Charge – The formal statement that details what the arrested person is accused of doing. A charge may be brought: by an information, which is a sworn statement filed in court by a prosecutor; or by an indictment, which is filed by a grand jury.
Defendant – The person who is accused of committing a crime.
Evidence – Anything that can be used in court to show what is true and what is not.
Information and Indictment – The two types of documents that may be used to state the charge or charges against the defendant.
Guilty – Found, by either a judge or jury, to have committed the crime charged.
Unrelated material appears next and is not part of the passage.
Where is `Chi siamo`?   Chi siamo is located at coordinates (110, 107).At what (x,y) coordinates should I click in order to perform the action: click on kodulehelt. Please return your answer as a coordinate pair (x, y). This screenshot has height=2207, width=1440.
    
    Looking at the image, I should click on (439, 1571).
Grand Jury – Twelve citizens chosen from the community who hear evidence presented by the prosecutor and then decide whether the person arrested should be held for a trial. Grand jury meetings are held in private and are not open to the public or to a potential defendant.
(Petit) Jury – Twelve citizens chosen from the community who are asked questions to determine if they can be fair, who hear the evidence in a trial and decide what is true and whether the defendant is guilty or not guilty.
Not Guilty – The verdict required if the prosecution does not prove guilt beyond a reasonable doubt.
Preliminary Hearing – A court proceeding where a judge hears evidence to decide if the person arrested should be held for trial. This is an alternative to a grand jury.
Probation – An alternative to time in prison or jail. Conditions can be set by the judge, and may be supervised by a probation officer. Violation of conditions may result in revocation of probation and imposition of time in prison or jail.
Prosecutor – The lawyer for the government, either state or federal.
Sentence – The length of time in prison, in jail or on probation that is ordered by the judge. In some cases, the sentence is set by the jury. For some crimes, the sentence can be a fine instead of time in jail.
Voir Dire – The process of questioning potential jurors to determine if they can be fair.
Waive – To voluntarily give up a right.